Ironically, in March this year, Frei said the long-awaited certificate of occupancy for the church arrived the same day Gov. Gavin Newsom issued his executive stay-at-home order.
Although the wait has been long, leaders say the reconstruction of the church really couldn’t wait. Studies showed that since it opened on Easter in 1971, the center of the church had sunk six to nine inches. That required the pouring of an 18-inch slab and soil stabilizing, Falzon said.
Kim White, principal of St. Bonaventure Catholic School, called the extended reconstruction period “a spiritual and prayerful adventure,” filled with “a full range of emotions with loneliness and longing intermixing with faith and hope.”
“We gathered in His name as ‘living stones’ as we renovated His spiritual house,” Father Joseph Knerr, parish pastor, said in a prepared statement.

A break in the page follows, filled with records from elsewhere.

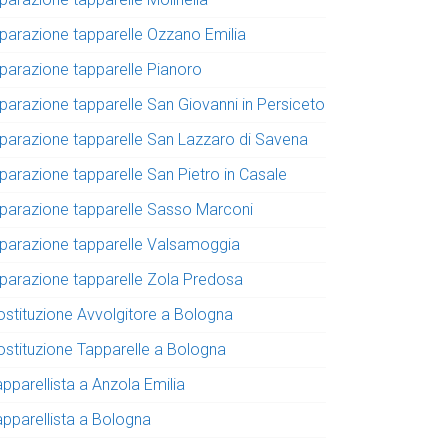
iparazione tapparelle Ozzano Emilia
iparazione tapparelle Pianoro
iparazione tapparelle San Giovanni in Persiceto
iparazione tapparelle San Lazzaro di Savena
iparazione tapparelle San Pietro in Casale
iparazione tapparelle Sasso Marconi
iparazione tapparelle Valsamoggia
iparazione tapparelle Zola Predosa
ostituzione Avvolgitore a Bologna
ostituzione Tapparelle a Bologna
pparellista a Anzola Emilia
apparellista a Bologna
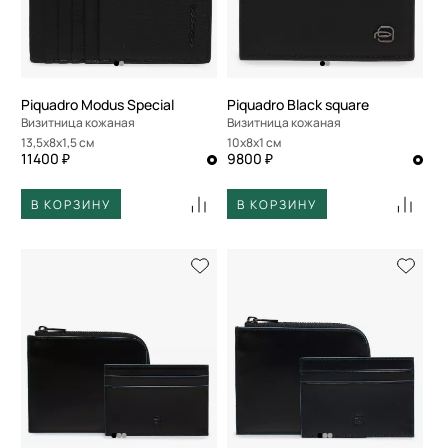
По скорости доставки
Piquadro Modus Special
Piquadro Black square
Визитница кожаная
Визитница кожаная
13,5x8x1,5 см
10x8x1 см
11400 ₽
9800 ₽
В КОРЗИНУ
В КОРЗИНУ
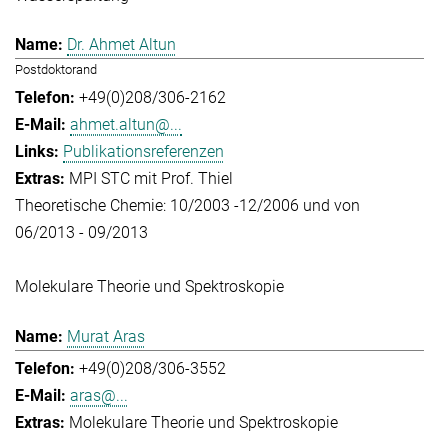
Dr. Ahmet Altun
Postdoktorand
+49(0)208/306-2162
ahmet.altun@...
Publikationsreferenzen
MPI STC mit Prof. Thiel
Theoretische Chemie: 10/2003 -12/2006 und von
06/2013 - 09/2013
Molekulare Theorie und Spektroskopie
Murat Aras
+49(0)208/306-3552
aras@...
Molekulare Theorie und Spektroskopie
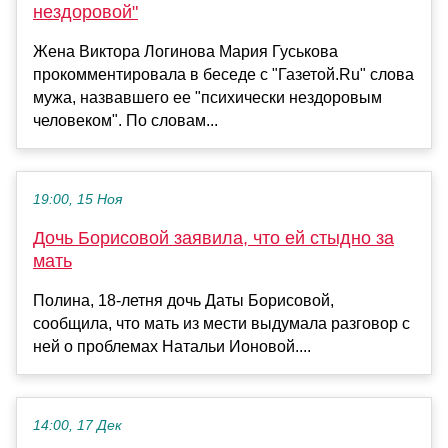
нездоровой"
Жена Виктора Логинова Мария Гуськова
прокомментировала в беседе с "Газетой.Ru" слова
мужа, назвавшего ее "психически нездоровым
человеком". По словам...
19:00, 15 Ноя
Дочь Борисовой заявила, что ей стыдно за
мать
Полина, 18-летня дочь Даты Борисовой,
сообщила, что мать из мести выдумала разговор с
ней о проблемах Натальи Ионовой....
14:00, 17 Дек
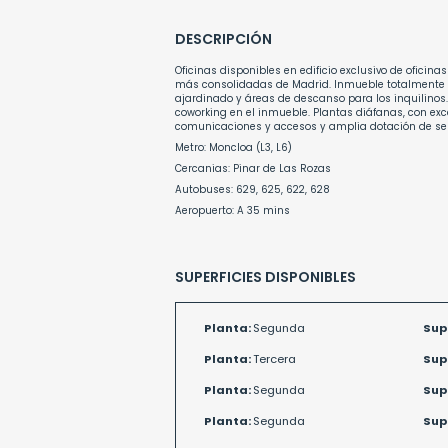
DESCRIPCIÓN
Oficinas disponibles en edificio exclusivo de ofici
más consolidadas de Madrid. Inmueble totalmente re
ajardinado y áreas de descanso para los inquilinos.
coworking en el inmueble. Plantas diáfanas, con e
comunicaciones y accesos y amplia dotación de servi
Metro: Moncloa (L3, L6)
Cercanias: Pinar de Las Rozas
Autobuses: 629, 625, 622, 628
Aeropuerto: A 35 mins
SUPERFICIES DISPONIBLES
Planta:
Segunda
Sup
Planta:
Tercera
Sup
Planta:
Segunda
Sup
Planta:
Segunda
Sup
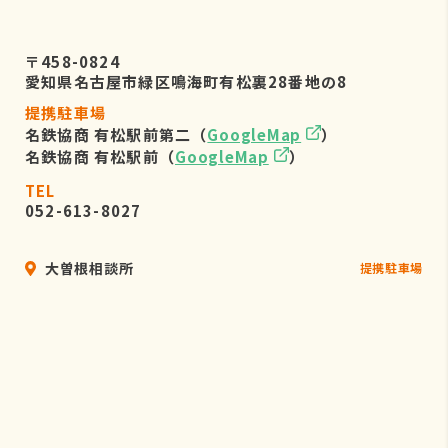
〒458-0824
愛知県名古屋市緑区鳴海町有松裏28番地の8
提携駐車場
名鉄協商 有松駅前第二（
GoogleMap
）
名鉄協商 有松駅前（
GoogleMap
）
TEL
052-613-8027
大曽根相談所
提携駐車場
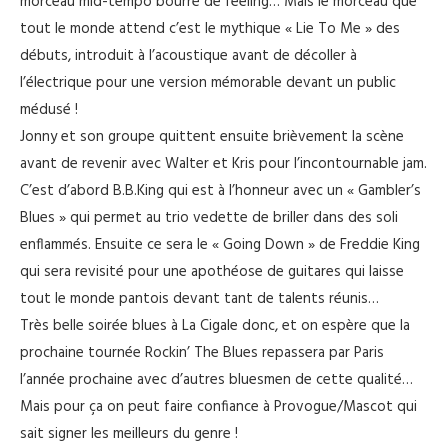
morceau mid-tempo bourré de feeling… Mais le morceau que
tout le monde attend c’est le mythique « Lie To Me » des
débuts, introduit à l’acoustique avant de décoller à
l’électrique pour une version mémorable devant un public
médusé !
Jonny et son groupe quittent ensuite brièvement la scène
avant de revenir avec Walter et Kris pour l’incontournable jam.
C’est d’abord B.B.King qui est à l’honneur avec un « Gambler’s
Blues » qui permet au trio vedette de briller dans des soli
enflammés. Ensuite ce sera le « Going Down » de Freddie King
qui sera revisité pour une apothéose de guitares qui laisse
tout le monde pantois devant tant de talents réunis…
Très belle soirée blues à La Cigale donc, et on espère que la
prochaine tournée Rockin’ The Blues repassera par Paris
l’année prochaine avec d’autres bluesmen de cette qualité…
Mais pour ça on peut faire confiance à Provogue/Mascot qui
sait signer les meilleurs du genre !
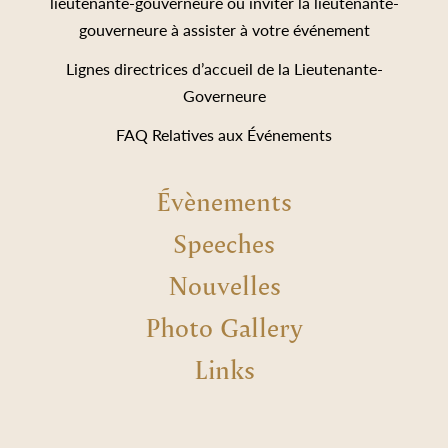
lieutenante-gouverneure ou inviter la lieutenante-
gouverneure à assister à votre événement
Lignes directrices d’accueil de la Lieutenante-
Governeure
FAQ Relatives aux Événements
Évènements
Speeches
Nouvelles
Photo Gallery
Links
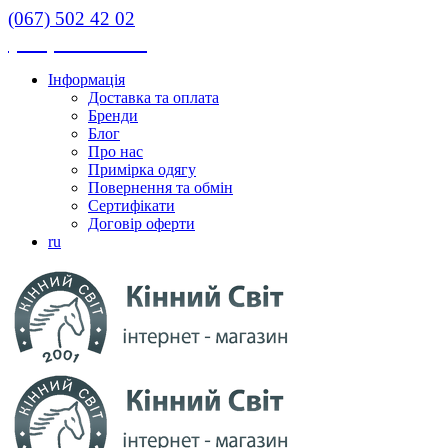
(067) 502 42 02
(067) 502 42 02
Інформація
Доставка та оплата
Бренди
Блог
Про нас
Примірка одягу
Повернення та обмін
Сертифікати
Договір оферти
ru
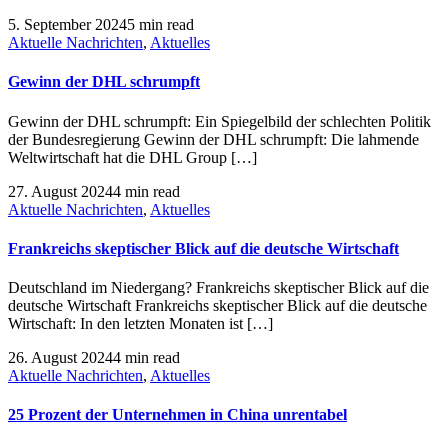
5. September 2024
5 min read
Aktuelle Nachrichten
,
Aktuelles
Gewinn der DHL schrumpft
Gewinn der DHL schrumpft: Ein Spiegelbild der schlechten Politik
der Bundesregierung Gewinn der DHL schrumpft: Die lahmende
Weltwirtschaft hat die DHL Group […]
27. August 2024
4 min read
Aktuelle Nachrichten
,
Aktuelles
Frankreichs skeptischer Blick auf die deutsche Wirtschaft
Deutschland im Niedergang? Frankreichs skeptischer Blick auf die
deutsche Wirtschaft Frankreichs skeptischer Blick auf die deutsche
Wirtschaft: In den letzten Monaten ist […]
26. August 2024
4 min read
Aktuelle Nachrichten
,
Aktuelles
25 Prozent der Unternehmen in China unrentabel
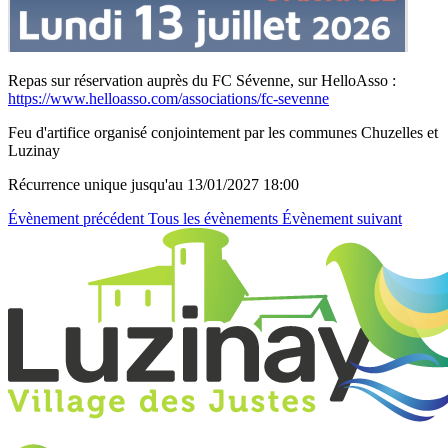
Repas sur réservation auprès du FC Sévenne, sur HelloAsso :
https://www.helloasso.com/associations/fc-sevenne
Feu d'artifice organisé conjointement par les communes Chuzelles et
Luzinay
Récurrence unique
jusqu'au 13/01/2027 18:00
Évènement précédent
Tous les évènements
Évènement suivant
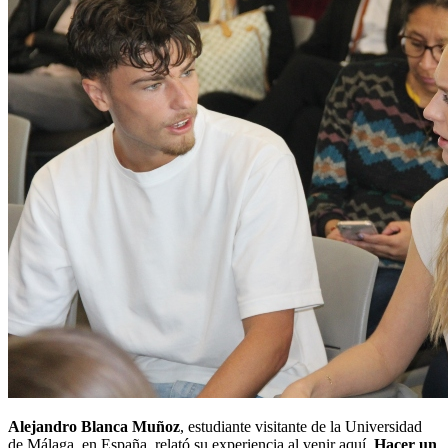
Alejandro Blanca Muñoz
, estudiante visitante de la Universidad
de Málaga, en España, relató su experiencia al venir aquí.
Hacer un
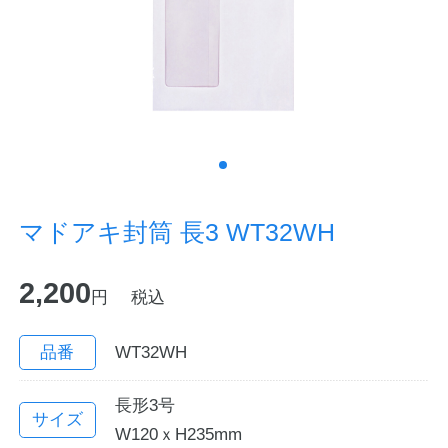
ノートの豆知識
探求・自主学習のすすめ
工場フォトツアー
アンケート
マドアキ封筒 長3 WT32WH
公式オンラインショップ
2,200
円
税込
企業情報
SDGsと未来
カタログ
お知らせ
品番
WT32WH
お問い合わせ
プライバシーポリシー
長形3号
サイズ
W120ｘH235mm
English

In addition to pouring the slab, a number of other changes were made, including turning the church to face west, installing an elegant baptismal font, removing chandeliers, installing a large Belgian tapestry, changing the courtyard, relocating the organ and building a new chapel. As important to many parishioners, according to Church leaders, the bathrooms were expanded and updated.
Many of the features of the original chapel were retained, Falzon said, including imported windows from France, and the church’s iconic Holy Spirit window.
“It feels like a new church, but with the original feel,” Falzon said.
Frei said the new orientation of the church also changes the way the light filters through the windows….
The above comes from a May 6 story in Orange County Catholic.
Question: Where is the Tabernacle?
An important improvement. When ya gotta go, ya gotta go.
More modern ugly.
Where is the Tabernacle? Might I ask where is the high altar, statues, communion rail, sanctuary lamp, and of course the most important question: Where is the Traditional Latin Mass??????
Romulus, Amen !
Two things strike me about the poverty of the modern church building, of which this is a good representative. The first is the set-up for the altar, which while not precluding a Mass said ad-orientem, makes it seem a bit awkward as there is nothing particularly inspiring for the priest or people to look at while facing east. And I miss the communion rail most of all. It is obvious one cannot receive kneeling if, like me, one is older and less mobile. I was so very fortunate to attend a parish (St. Rita’s, Sierra Madre) that had a communion rail and used it until the pastor retired, some time in the late 90s. Oh how such a sense of reverence was to be had receiving the sacred host while kneeling!
It is a “blessing in disguise” that the people are not allowed in the church building.
Take a look at St. Rita’s in Sierra Madre California, not sure what it is supposed to be? Something out of Star Trek or Star Wars, it says nothing about the Roman Catholic faith and have no idea what the purple “thing” hanging on the wall represents! Dan are sure they had a communion rail? It is full blown Novus Ordo now or always has been, nothing remotely Catholic about it.